__What the task requires__: Once you find the line that contains "ajuda na digestão pode ser a" in the entries below, give it again along with every following line, unchanged, through the final one.

__Dataset entries__:
=== Section Start ===

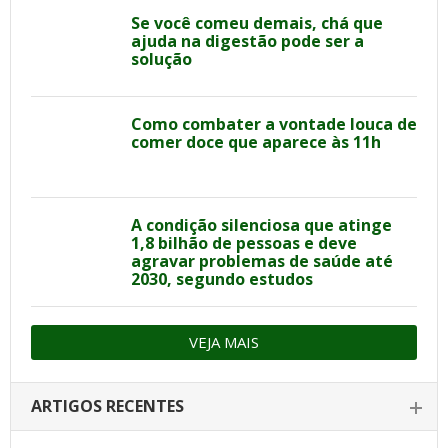
Se você comeu demais, chá que
ajuda na digestão pode ser a
solução
Como combater a vontade louca de
comer doce que aparece às 11h
A condição silenciosa que atinge
1,8 bilhão de pessoas e deve
agravar problemas de saúde até
2030, segundo estudos
VEJA MAIS
ARTIGOS RECENTES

=== Section End ===

__Result for this task__:
ajuda na digestão pode ser a
solução
Como combater a vontade louca de
comer doce que aparece às 11h
A condição silenciosa que atinge
1,8 bilhão de pessoas e deve
agravar problemas de saúde até
2030, segundo estudos
VEJA MAIS
ARTIGOS RECENTES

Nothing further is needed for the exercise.